Style and Technique
Danticat is not merely a realist, but an impressionistic realist, perhaps best described as a poetic realist; her realism is clothed in the poetry of her picturesque language. She handles the English language not only with an assurance befitting a born teller of tales but also with a justness rare with foreign-born writers operating in a tongue they did not know from birth. One is reminded of Joseph Conrad or Vladimir Nabokov (and even Conrad is guilty of occasional clumsiness). The list is small, Danticat their worthy successor. Consider such felicitous turns of phrase as her description of one of the clients in “Night Women,” who has a “breadfruit head,” leaving the narrator “with his body soaking from the dew of our flesh.”
Although she must often be tempted, she never lets her style interfere with the narrative. However rich and satisfying, it never overwhelms with pyrotechnics.

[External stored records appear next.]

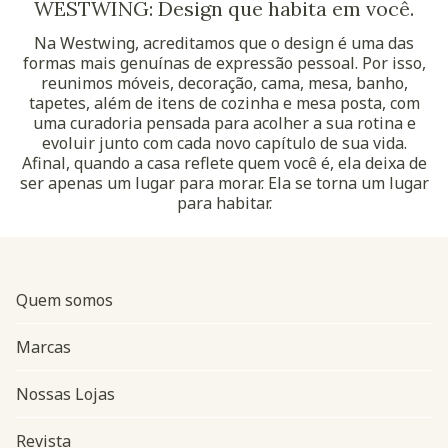
WESTWING: Design que habita em você.
Na Westwing, acreditamos que o design é uma das
formas mais genuínas de expressão pessoal. Por isso,
reunimos móveis, decoração, cama, mesa, banho,
tapetes, além de itens de cozinha e mesa posta, com
uma curadoria pensada para acolher a sua rotina e
evoluir junto com cada novo capítulo de sua vida.
Afinal, quando a casa reflete quem você é, ela deixa de
ser apenas um lugar para morar. Ela se torna um lugar
para habitar.
Quem somos
Marcas
Nossas Lojas
Revista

A mark of authorial maturity is often said to be to know when to add and when to stop. The stories in Krik? Krak! vary in length from slightly under six to sixty pages. With a mere fifteen hundred words, “Night Women” is a complete, satisfying study of a prostitute’s existence. The reader can picture not only the misery of prostitution but also what it means to a real woman, with a very special son, living in a carefully described milieu, servicing at least three carefully delineated customers (though just with short thumbnail sketches). She paints the setting, the odors, the heat, the darkness. As well, she envelopes the whole tale with the aura of a mother in a very special relationship with her son, thus setting her account apart from the usual social problem/prostitution story.
Danticat disdains common novelists’ tricks for creating interest or suspense: unexplained details, Dickensian characters, coincidences, sexually explicit descriptions, and the like. Stylistic tricks are equally rare. She obviously depends on setting, realistic characters, and the tragedies inherent in most Haitian lives to move her stories. One device employed all through “Night Women” is relating present events in two ways: first, that they happen once, and second, that they are repetitive. In one paragraph, the little boy is asleep, his mother afraid he may wake up because Emmanuel makes noise. However, other events told in present time, such as the Sunday clothes he wears and her story about dressing up to greet angels, happen nightly. Mixing the unique with the reiterative imitates real life, emphasizing the fears and boredom, even the hopelessness of her existence. It helps the author create the little masterpiece in six pages that is “Night Women.”